PROBLEM DESCRIPTION => Return exactly the lines of the data below, from the one that contains "интеграции битрикс 24 получил" through the final line, and leave out every picture.

# # #

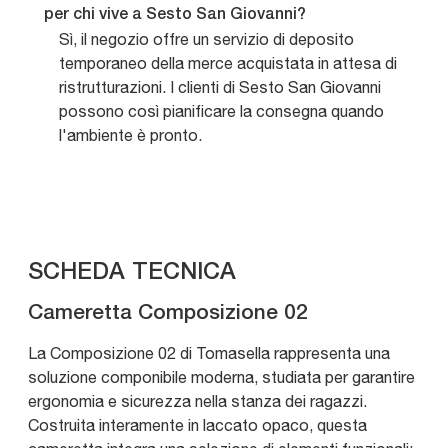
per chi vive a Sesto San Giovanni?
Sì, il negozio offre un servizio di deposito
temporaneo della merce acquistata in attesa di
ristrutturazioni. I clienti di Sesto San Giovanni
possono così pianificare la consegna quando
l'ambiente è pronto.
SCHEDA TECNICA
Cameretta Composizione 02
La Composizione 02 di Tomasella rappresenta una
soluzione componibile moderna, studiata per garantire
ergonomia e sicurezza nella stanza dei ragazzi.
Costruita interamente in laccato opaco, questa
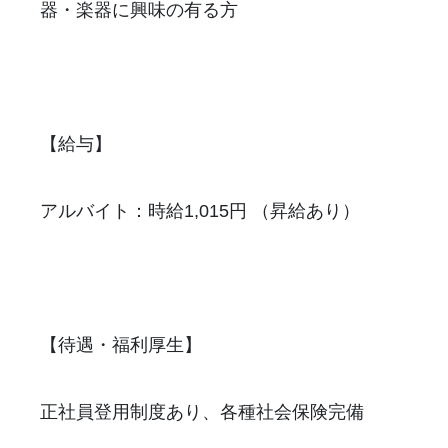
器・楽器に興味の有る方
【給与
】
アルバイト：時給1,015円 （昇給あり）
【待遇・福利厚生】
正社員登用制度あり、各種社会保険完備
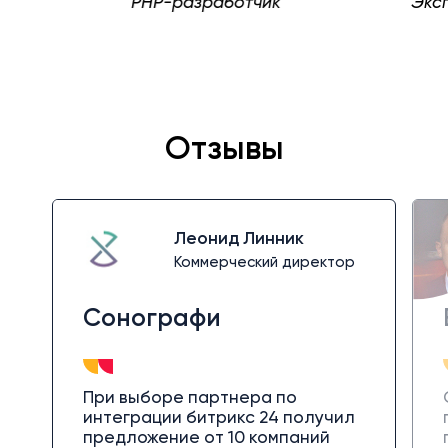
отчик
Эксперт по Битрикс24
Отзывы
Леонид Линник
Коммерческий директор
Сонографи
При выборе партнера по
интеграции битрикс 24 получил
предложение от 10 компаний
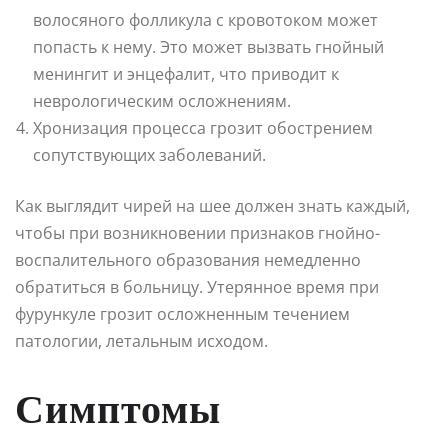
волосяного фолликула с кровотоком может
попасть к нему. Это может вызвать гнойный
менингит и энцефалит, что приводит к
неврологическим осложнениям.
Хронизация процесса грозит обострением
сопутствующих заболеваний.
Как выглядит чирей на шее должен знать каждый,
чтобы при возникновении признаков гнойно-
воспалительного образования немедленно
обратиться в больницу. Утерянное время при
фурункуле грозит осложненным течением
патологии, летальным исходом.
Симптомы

# # #

OUTPUT FOR THIS TASK =>
интеграции битрикс 24 получил
предложение от 10 компаний
волосяного фолликула с кровотоком может
попасть к нему. Это может вызвать гнойный
менингит и энцефалит, что приводит к
неврологическим осложнениям.
Хронизация процесса грозит обострением
сопутствующих заболеваний.
Как выглядит чирей на шее должен знать каждый,
чтобы при возникновении признаков гнойно-
воспалительного образования немедленно
обратиться в больницу. Утерянное время при
фурункуле грозит осложненным течением
патологии, летальным исходом.
Симптомы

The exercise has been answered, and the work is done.